We have released several trained models and corresponding prototxt files at here. Please check it for more model details.

Experimental set-up

  1. The scripts we used for our experiments can be downloaded from this link:
    1. run_pascal.sh: the script for training/testing on the PASCAL VOC 2012 dataset. Note You also need to download sub.sed script.
    2. run_densecrf.sh and run_densecrf_grid_search.sh: the scripts we used for post-processing the DCNN computed results by DenseCRF.
  2. The image list files used in our experiments can be downloaded from this link:
    • The zip file stores the list files for the PASCAL VOC 2012 dataset.
  3. To use the mat_read_layer and mat_write_layer, please download and install matio.

FAQ

Check FAQ if you have some problems while using the code.

How to run DeepLab

There are several variants of DeepLab. To begin with, we suggest DeepLab-LargeFOV, which has good performance and faster training time.

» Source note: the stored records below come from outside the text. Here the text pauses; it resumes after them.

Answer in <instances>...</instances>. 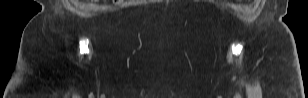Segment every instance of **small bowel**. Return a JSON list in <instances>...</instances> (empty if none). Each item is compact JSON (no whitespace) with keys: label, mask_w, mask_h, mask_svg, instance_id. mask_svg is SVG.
Listing matches in <instances>:
<instances>
[{"label":"small bowel","mask_w":308,"mask_h":98,"mask_svg":"<svg viewBox=\"0 0 308 98\" xmlns=\"http://www.w3.org/2000/svg\"><path fill=\"white\" fill-rule=\"evenodd\" d=\"M121 1L119 0L118 2H117V4H119Z\"/></svg>","instance_id":"obj_1"}]
</instances>
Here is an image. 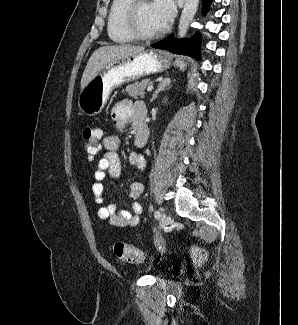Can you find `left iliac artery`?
I'll return each instance as SVG.
<instances>
[{"mask_svg":"<svg viewBox=\"0 0 298 325\" xmlns=\"http://www.w3.org/2000/svg\"><path fill=\"white\" fill-rule=\"evenodd\" d=\"M154 216H155L156 219H159L160 216H161L160 215V212L159 211H155Z\"/></svg>","mask_w":298,"mask_h":325,"instance_id":"left-iliac-artery-1","label":"left iliac artery"}]
</instances>
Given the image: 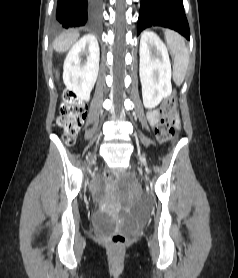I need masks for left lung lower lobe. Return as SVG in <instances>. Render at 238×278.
<instances>
[{"mask_svg":"<svg viewBox=\"0 0 238 278\" xmlns=\"http://www.w3.org/2000/svg\"><path fill=\"white\" fill-rule=\"evenodd\" d=\"M150 26L171 28L190 39L182 0H141L137 35Z\"/></svg>","mask_w":238,"mask_h":278,"instance_id":"obj_1","label":"left lung lower lobe"}]
</instances>
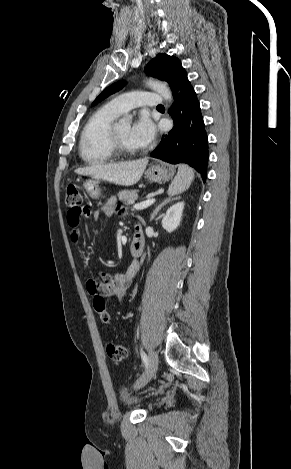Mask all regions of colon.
Segmentation results:
<instances>
[{"label":"colon","instance_id":"colon-1","mask_svg":"<svg viewBox=\"0 0 291 469\" xmlns=\"http://www.w3.org/2000/svg\"><path fill=\"white\" fill-rule=\"evenodd\" d=\"M66 203L72 209L78 211L80 215L89 214L87 208L82 207V194L79 188L75 185H70L66 191ZM108 296L105 293H97L94 296V307L99 314L100 320L103 324H110V316L106 310L105 301ZM106 353L108 357L115 362L124 360L127 356V349L122 344L109 343L106 346Z\"/></svg>","mask_w":291,"mask_h":469}]
</instances>
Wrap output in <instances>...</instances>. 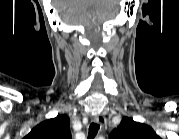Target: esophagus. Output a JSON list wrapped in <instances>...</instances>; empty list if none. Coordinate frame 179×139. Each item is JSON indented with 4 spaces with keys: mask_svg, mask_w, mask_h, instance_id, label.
<instances>
[{
    "mask_svg": "<svg viewBox=\"0 0 179 139\" xmlns=\"http://www.w3.org/2000/svg\"><path fill=\"white\" fill-rule=\"evenodd\" d=\"M93 122L103 126L106 124V118L104 114H98L93 118Z\"/></svg>",
    "mask_w": 179,
    "mask_h": 139,
    "instance_id": "1",
    "label": "esophagus"
}]
</instances>
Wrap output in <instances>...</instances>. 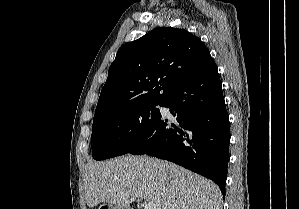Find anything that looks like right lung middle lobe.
Returning a JSON list of instances; mask_svg holds the SVG:
<instances>
[{
    "mask_svg": "<svg viewBox=\"0 0 299 209\" xmlns=\"http://www.w3.org/2000/svg\"><path fill=\"white\" fill-rule=\"evenodd\" d=\"M163 102L126 105L94 116L92 155L104 160L128 153L134 144L161 118L156 106Z\"/></svg>",
    "mask_w": 299,
    "mask_h": 209,
    "instance_id": "obj_1",
    "label": "right lung middle lobe"
}]
</instances>
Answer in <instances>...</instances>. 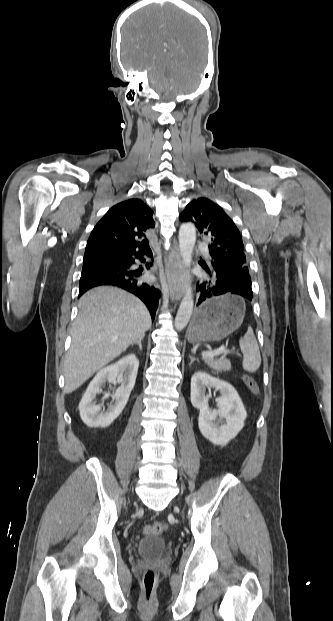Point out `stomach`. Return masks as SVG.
<instances>
[{
  "instance_id": "1",
  "label": "stomach",
  "mask_w": 333,
  "mask_h": 621,
  "mask_svg": "<svg viewBox=\"0 0 333 621\" xmlns=\"http://www.w3.org/2000/svg\"><path fill=\"white\" fill-rule=\"evenodd\" d=\"M245 305L237 296L207 300L197 311L188 330L191 343L215 342L237 330L243 322Z\"/></svg>"
}]
</instances>
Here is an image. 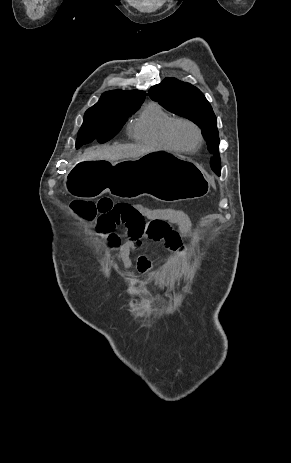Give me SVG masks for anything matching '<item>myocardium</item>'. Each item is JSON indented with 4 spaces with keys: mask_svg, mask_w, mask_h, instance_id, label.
Instances as JSON below:
<instances>
[{
    "mask_svg": "<svg viewBox=\"0 0 291 463\" xmlns=\"http://www.w3.org/2000/svg\"><path fill=\"white\" fill-rule=\"evenodd\" d=\"M180 124H186V125H189L191 126L195 133H196V136H197V142L196 144L193 146V147H184L183 145H181L176 136H175V129L178 125ZM167 138L169 140V142L173 145V147L181 152H184V153H194L195 151H197L203 144V134H202V130L201 128L199 127V125L197 123H195L194 121H192L191 119H188V118H174L171 123L169 124L168 128H167Z\"/></svg>",
    "mask_w": 291,
    "mask_h": 463,
    "instance_id": "myocardium-1",
    "label": "myocardium"
}]
</instances>
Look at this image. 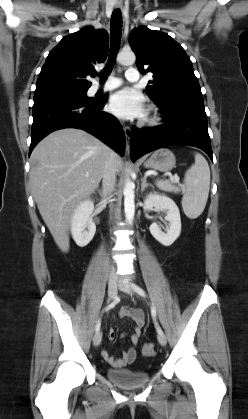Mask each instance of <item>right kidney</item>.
<instances>
[{"label": "right kidney", "mask_w": 248, "mask_h": 419, "mask_svg": "<svg viewBox=\"0 0 248 419\" xmlns=\"http://www.w3.org/2000/svg\"><path fill=\"white\" fill-rule=\"evenodd\" d=\"M93 210L94 203L92 200L81 202L74 210L71 220V233L79 247L86 246L95 235L96 226L91 217Z\"/></svg>", "instance_id": "ca27d5eb"}]
</instances>
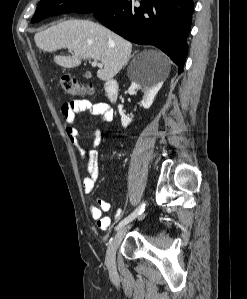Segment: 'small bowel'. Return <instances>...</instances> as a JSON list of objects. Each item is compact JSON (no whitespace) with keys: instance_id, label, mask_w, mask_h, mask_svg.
<instances>
[{"instance_id":"1","label":"small bowel","mask_w":247,"mask_h":299,"mask_svg":"<svg viewBox=\"0 0 247 299\" xmlns=\"http://www.w3.org/2000/svg\"><path fill=\"white\" fill-rule=\"evenodd\" d=\"M85 111L89 112L91 115L99 116L104 122H110L113 119V112L110 106L104 102H92L87 99H77L64 103L61 108L64 119V130L68 139L76 145L78 144L80 137L79 131L75 127L76 115ZM100 142L101 133L99 130H96L94 139L91 143L93 148L90 150L80 149L83 166L87 173L82 182L83 190L86 194L93 192L99 178L98 151L96 150V147L99 146ZM110 209L111 204L102 198H97V205H92L89 208L92 219L101 230H107L110 226V217L103 215V212H108ZM122 215V210L117 209L114 215L115 220H120Z\"/></svg>"}]
</instances>
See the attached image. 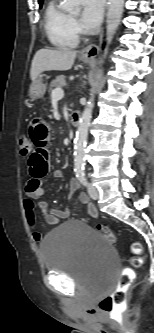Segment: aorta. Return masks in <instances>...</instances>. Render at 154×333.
<instances>
[{
    "label": "aorta",
    "mask_w": 154,
    "mask_h": 333,
    "mask_svg": "<svg viewBox=\"0 0 154 333\" xmlns=\"http://www.w3.org/2000/svg\"><path fill=\"white\" fill-rule=\"evenodd\" d=\"M109 7L107 13V26H106V41L107 45L104 50V56L107 54L108 46L120 24V20L123 13L124 0H109ZM63 7L69 12H79L80 11V0H64ZM100 75H97V80ZM98 81L93 84L90 93V99L80 117L79 126L76 132V138L74 141V166L76 169H83L85 165V155H86V144L88 129L90 126V121L92 117V111L94 107V96L96 93V87Z\"/></svg>",
    "instance_id": "1"
}]
</instances>
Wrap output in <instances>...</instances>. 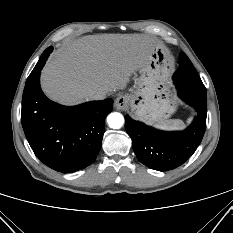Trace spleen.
<instances>
[{
	"instance_id": "3e777b00",
	"label": "spleen",
	"mask_w": 233,
	"mask_h": 233,
	"mask_svg": "<svg viewBox=\"0 0 233 233\" xmlns=\"http://www.w3.org/2000/svg\"><path fill=\"white\" fill-rule=\"evenodd\" d=\"M190 121V119H188ZM158 126L162 129H181L184 127V122L179 119H170L161 121Z\"/></svg>"
}]
</instances>
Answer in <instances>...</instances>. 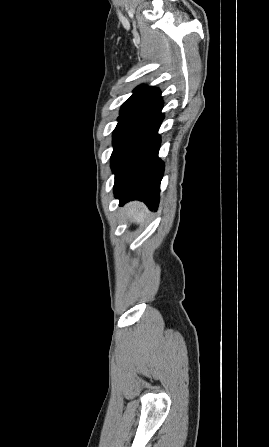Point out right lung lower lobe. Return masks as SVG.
Wrapping results in <instances>:
<instances>
[{"label": "right lung lower lobe", "mask_w": 269, "mask_h": 447, "mask_svg": "<svg viewBox=\"0 0 269 447\" xmlns=\"http://www.w3.org/2000/svg\"><path fill=\"white\" fill-rule=\"evenodd\" d=\"M163 101L124 117L113 133L111 167L115 173L114 194L120 205L141 200L152 209L159 203L164 163L158 158L159 126L163 120Z\"/></svg>", "instance_id": "1"}]
</instances>
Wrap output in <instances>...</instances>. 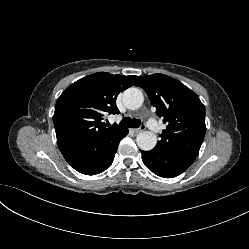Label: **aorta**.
<instances>
[{"label":"aorta","mask_w":249,"mask_h":249,"mask_svg":"<svg viewBox=\"0 0 249 249\" xmlns=\"http://www.w3.org/2000/svg\"><path fill=\"white\" fill-rule=\"evenodd\" d=\"M144 96L140 89L129 88L123 93V103L130 110H136L143 104ZM136 142L143 151L152 150L157 144V136L151 131H143L137 135Z\"/></svg>","instance_id":"aorta-1"}]
</instances>
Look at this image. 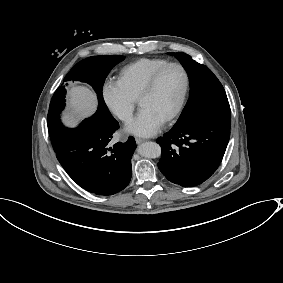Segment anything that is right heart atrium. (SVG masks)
<instances>
[{"mask_svg":"<svg viewBox=\"0 0 283 283\" xmlns=\"http://www.w3.org/2000/svg\"><path fill=\"white\" fill-rule=\"evenodd\" d=\"M101 93L106 106L117 119L125 123L131 119L136 101L130 97L118 79H107L102 85Z\"/></svg>","mask_w":283,"mask_h":283,"instance_id":"obj_1","label":"right heart atrium"}]
</instances>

Suppose the codes are located at deeplab/code

  1. mkdir deeplab/exper (Create a folder for experiments)
  2. mkdir deeplab/exper/voc12 (Create a folder for your specific experiment. Let's take PASCAL VOC 2012 for example.)
  3. Create folders for config files and so on.
    1. mkdir deeplab/exper/voc12/config (where network config files are saved.)
    2. mkdir deeplab/exper/voc12/features (where the computed features will be saved (when train on train))
    3. mkdir deeplab/exper/voc12/features2 (where the computed features will be saved (when train on trainval))
    4. mkdir deeplab/exper/voc12/list (where you save the train, val, and test file lists)
    5. mkdir deeplab/exper/voc12/log (where the training/test logs will be saved)
    6. mkdir deeplab/exper/voc12/model (where the trained models will be saved)
    7. mkdir deeplab/exper/voc12/res (where the evaluation results will be saved)
  4. mkdir deeplab/exper/voc12/config/deeplab_largeFOV (test your own network. Create a folder under config. For example, deeplab_largeFOV is the network you want to experiment with. Add your train.prototxt and test.prototxt in that folder (you can check some provided examples for reference).)
  5. Set up your init.caffemodel at deeplab/exper/voc12/model/deeplab_largeFOV. You may want to soft link init.caffemodel to the modified VGG-16 net. For example, run "ln -s vgg16.caffemodel init.caffemodel" at voc12/model/deeplab_largeFOV.
  6. Modify the provided script, run_pascal.sh, for experiments. You should change the paths according to your setting. For example, you should specify where the caffe is by changing CAFFE_DIR. Note You may need to modify sub.sed, if you want to replace some variables with your desired values in train.prototxt or test.prototxt.
  7. The computed features are saved at folders features or features2, and you can run provided MATLAB scripts to evaluate the results (e.g., check the script at code/matlab/my_script/EvalSegResults).

Python

Seyed Ali Mousavi has implemented a python version of run_pascal.sh (Thanks, Ali!). If you are more familiar with Python, you may want to take a look at this.